>>
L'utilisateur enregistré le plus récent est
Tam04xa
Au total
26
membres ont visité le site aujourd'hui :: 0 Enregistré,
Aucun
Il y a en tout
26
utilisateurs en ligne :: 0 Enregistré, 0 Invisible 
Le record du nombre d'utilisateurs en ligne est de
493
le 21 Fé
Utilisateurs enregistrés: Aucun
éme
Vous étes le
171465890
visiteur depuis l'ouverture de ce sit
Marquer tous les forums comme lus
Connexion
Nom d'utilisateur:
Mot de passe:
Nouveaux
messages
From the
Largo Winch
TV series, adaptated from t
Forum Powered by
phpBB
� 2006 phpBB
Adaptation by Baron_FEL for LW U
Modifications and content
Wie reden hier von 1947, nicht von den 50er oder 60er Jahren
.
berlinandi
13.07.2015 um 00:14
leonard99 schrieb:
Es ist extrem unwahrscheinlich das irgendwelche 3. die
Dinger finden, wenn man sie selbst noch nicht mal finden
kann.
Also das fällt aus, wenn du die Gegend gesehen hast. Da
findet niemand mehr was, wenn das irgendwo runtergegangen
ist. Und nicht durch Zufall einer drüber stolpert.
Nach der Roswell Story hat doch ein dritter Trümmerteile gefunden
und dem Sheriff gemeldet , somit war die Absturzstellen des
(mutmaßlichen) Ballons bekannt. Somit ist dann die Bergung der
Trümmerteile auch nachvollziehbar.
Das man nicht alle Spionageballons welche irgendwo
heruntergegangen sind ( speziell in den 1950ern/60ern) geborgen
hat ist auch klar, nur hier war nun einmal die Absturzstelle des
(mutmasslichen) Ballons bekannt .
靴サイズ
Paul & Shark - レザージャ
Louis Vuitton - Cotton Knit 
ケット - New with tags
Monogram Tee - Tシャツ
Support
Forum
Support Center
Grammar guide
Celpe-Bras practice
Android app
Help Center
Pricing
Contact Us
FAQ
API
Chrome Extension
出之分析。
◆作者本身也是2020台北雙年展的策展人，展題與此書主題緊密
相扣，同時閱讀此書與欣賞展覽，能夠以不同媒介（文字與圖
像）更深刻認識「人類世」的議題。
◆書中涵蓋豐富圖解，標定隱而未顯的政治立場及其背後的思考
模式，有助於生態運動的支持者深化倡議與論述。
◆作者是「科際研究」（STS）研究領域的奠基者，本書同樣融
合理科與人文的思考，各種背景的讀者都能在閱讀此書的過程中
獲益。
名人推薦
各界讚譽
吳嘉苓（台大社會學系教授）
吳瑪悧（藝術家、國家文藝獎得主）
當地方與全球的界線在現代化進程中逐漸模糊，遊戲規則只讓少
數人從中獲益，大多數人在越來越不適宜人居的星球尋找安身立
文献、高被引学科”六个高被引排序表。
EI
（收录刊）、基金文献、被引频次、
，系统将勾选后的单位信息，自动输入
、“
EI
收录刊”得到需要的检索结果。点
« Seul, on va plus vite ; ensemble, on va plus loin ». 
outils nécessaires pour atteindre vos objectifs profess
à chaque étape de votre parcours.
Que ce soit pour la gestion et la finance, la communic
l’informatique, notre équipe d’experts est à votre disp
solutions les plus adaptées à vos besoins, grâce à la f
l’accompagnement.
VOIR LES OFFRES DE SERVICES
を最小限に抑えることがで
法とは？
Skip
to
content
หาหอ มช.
<<
>>
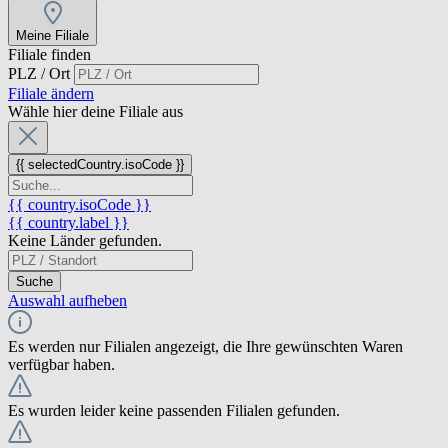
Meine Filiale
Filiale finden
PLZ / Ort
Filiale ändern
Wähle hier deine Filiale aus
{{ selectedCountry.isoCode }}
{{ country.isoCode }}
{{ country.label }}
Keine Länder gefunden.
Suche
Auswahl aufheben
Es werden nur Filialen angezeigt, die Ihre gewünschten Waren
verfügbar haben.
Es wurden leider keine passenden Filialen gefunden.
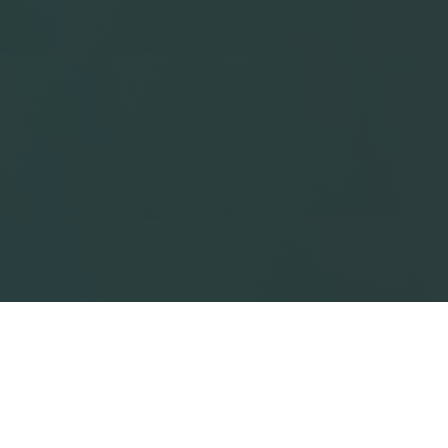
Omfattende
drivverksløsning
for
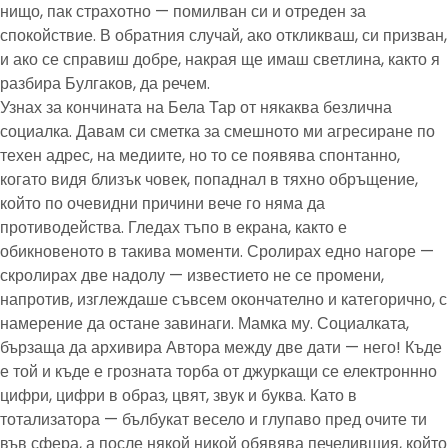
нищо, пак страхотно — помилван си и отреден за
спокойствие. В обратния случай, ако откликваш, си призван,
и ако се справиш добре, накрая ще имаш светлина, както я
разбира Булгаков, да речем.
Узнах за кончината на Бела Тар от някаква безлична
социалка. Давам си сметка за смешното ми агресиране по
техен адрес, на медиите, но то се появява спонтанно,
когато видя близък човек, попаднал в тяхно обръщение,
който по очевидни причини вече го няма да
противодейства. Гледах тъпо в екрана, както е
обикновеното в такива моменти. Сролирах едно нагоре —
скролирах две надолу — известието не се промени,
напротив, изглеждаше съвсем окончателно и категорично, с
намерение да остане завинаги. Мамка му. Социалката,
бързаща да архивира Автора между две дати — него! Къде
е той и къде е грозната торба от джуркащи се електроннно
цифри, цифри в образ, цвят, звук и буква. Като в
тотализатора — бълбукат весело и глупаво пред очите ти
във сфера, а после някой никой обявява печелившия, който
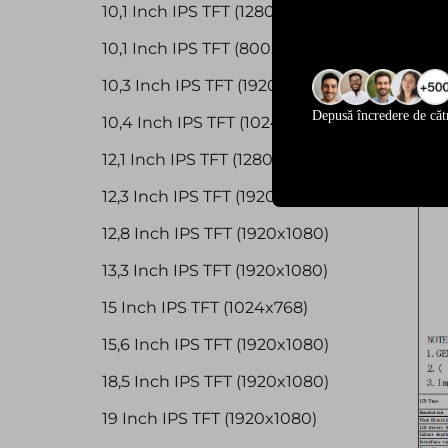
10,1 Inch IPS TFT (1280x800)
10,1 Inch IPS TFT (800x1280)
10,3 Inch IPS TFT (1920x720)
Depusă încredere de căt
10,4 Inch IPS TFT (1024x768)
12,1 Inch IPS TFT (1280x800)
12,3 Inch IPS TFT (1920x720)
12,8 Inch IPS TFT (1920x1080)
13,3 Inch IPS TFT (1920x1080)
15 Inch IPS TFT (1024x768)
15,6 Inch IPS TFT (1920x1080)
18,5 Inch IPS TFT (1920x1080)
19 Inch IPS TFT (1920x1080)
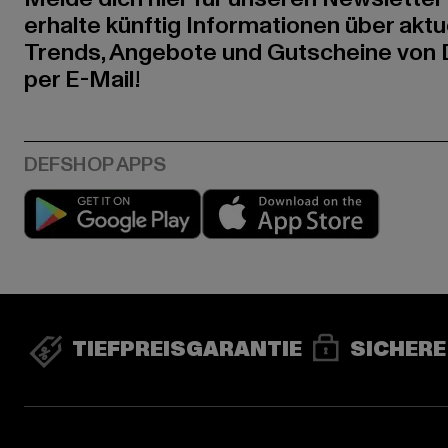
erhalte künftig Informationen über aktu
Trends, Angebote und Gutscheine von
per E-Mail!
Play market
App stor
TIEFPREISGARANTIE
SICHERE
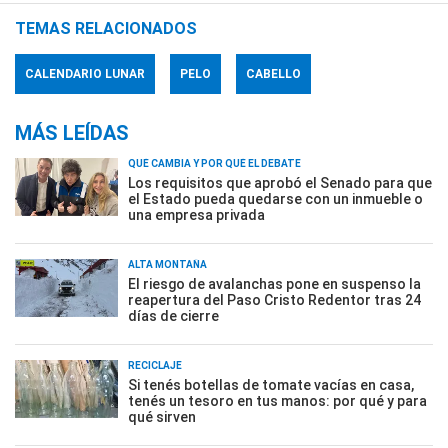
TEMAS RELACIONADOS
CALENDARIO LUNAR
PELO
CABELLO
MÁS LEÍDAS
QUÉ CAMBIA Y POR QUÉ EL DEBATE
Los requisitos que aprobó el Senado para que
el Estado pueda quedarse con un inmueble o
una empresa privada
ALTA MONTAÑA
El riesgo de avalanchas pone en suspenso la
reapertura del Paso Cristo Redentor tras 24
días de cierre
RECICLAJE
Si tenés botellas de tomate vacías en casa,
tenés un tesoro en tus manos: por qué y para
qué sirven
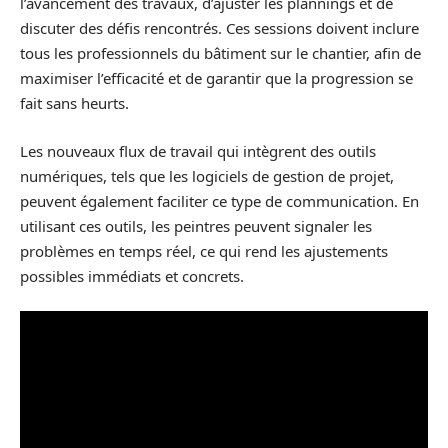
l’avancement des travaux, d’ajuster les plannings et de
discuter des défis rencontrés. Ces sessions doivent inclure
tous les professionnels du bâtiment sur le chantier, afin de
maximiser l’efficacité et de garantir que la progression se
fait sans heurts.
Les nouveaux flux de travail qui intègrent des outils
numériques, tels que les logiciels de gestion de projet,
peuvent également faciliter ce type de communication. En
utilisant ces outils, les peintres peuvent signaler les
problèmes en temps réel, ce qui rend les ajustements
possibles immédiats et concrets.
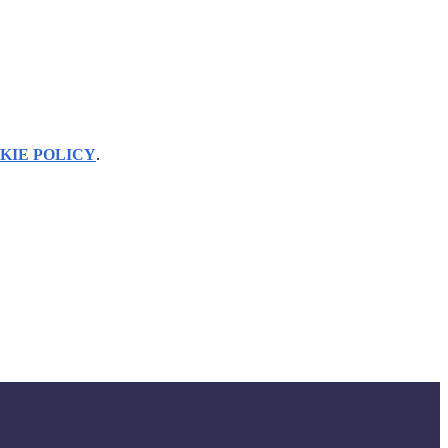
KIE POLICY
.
<<
>>
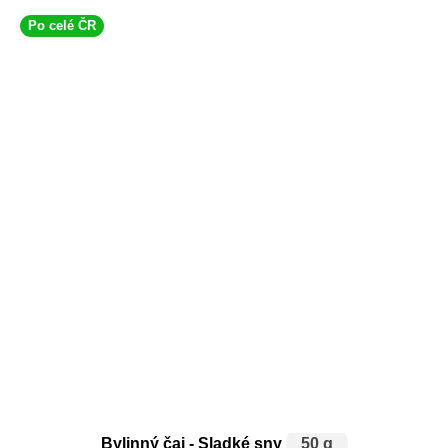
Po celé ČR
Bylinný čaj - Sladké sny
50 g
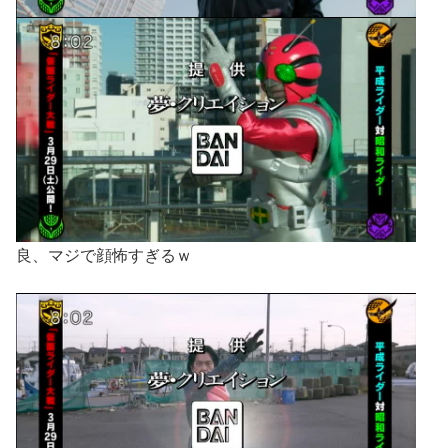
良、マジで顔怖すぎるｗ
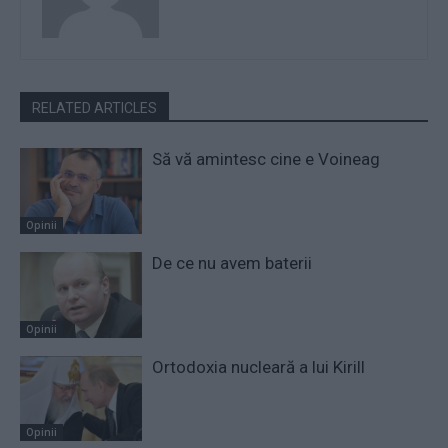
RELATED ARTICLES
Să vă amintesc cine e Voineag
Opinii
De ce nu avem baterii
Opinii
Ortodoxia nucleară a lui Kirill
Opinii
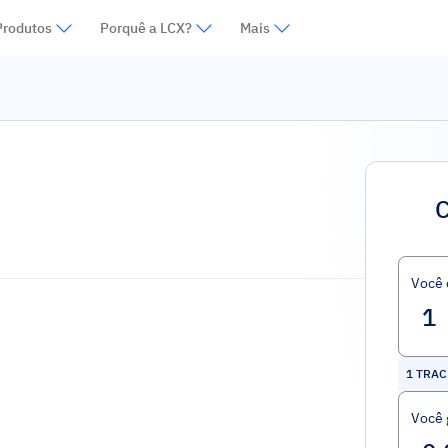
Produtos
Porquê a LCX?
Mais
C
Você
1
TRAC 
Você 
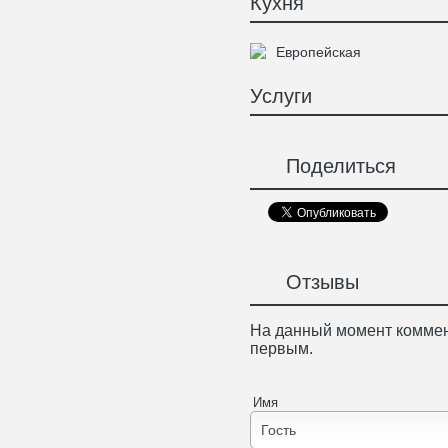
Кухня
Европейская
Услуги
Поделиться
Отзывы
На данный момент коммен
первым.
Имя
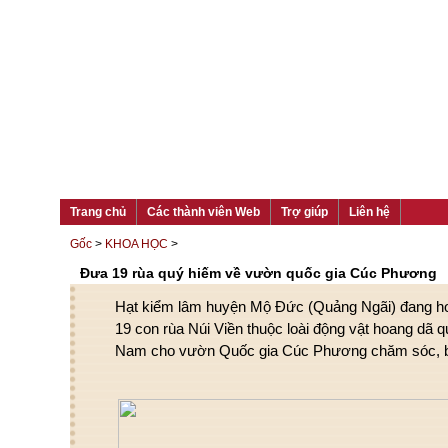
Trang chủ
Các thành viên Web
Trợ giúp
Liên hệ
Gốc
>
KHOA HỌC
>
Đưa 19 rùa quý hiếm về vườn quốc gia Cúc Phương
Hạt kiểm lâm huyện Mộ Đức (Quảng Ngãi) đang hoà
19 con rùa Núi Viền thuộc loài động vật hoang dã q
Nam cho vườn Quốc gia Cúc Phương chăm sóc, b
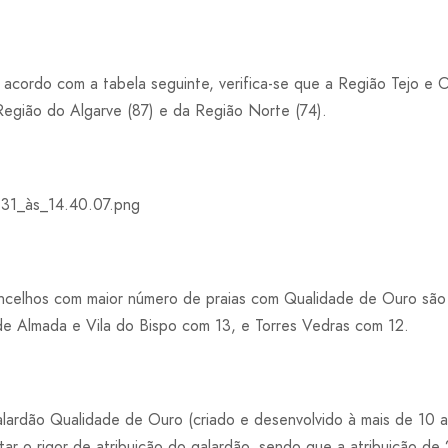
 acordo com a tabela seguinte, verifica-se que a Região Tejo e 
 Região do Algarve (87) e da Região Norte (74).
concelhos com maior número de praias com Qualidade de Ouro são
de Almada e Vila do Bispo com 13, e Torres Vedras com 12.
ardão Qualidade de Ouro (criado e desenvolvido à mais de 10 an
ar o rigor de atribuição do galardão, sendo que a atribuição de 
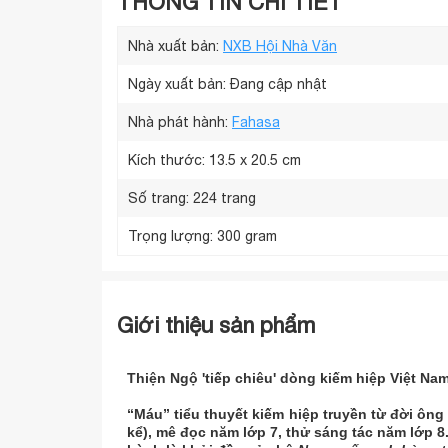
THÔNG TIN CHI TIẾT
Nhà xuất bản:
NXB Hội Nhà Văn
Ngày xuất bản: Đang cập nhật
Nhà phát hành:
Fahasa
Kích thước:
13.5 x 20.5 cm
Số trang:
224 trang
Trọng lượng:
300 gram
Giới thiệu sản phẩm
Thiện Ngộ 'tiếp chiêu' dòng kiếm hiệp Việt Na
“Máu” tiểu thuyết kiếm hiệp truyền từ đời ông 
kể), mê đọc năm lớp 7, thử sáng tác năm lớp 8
<<
■ What you need to do
Retype exactly the lines of the data above that fall between the line with "Il y a en tout" and the line with "Modifications and content", inclusive, and add nothing.

■ Written response
Il y a en tout
26
utilisateurs en ligne :: 0 Enregistré, 0 Invisible 
Le record du nombre d'utilisateurs en ligne est de
493
le 21 Fé
Utilisateurs enregistrés: Aucun
éme
Vous étes le
171465890
visiteur depuis l'ouverture de ce sit
Marquer tous les forums comme lus
Connexion
Nom d'utilisateur:
Mot de passe:
Nouveaux
messages
From the
Largo Winch
TV series, adaptated from t
Forum Powered by
phpBB
� 2006 phpBB
Adaptation by Baron_FEL for LW U
Modifications and content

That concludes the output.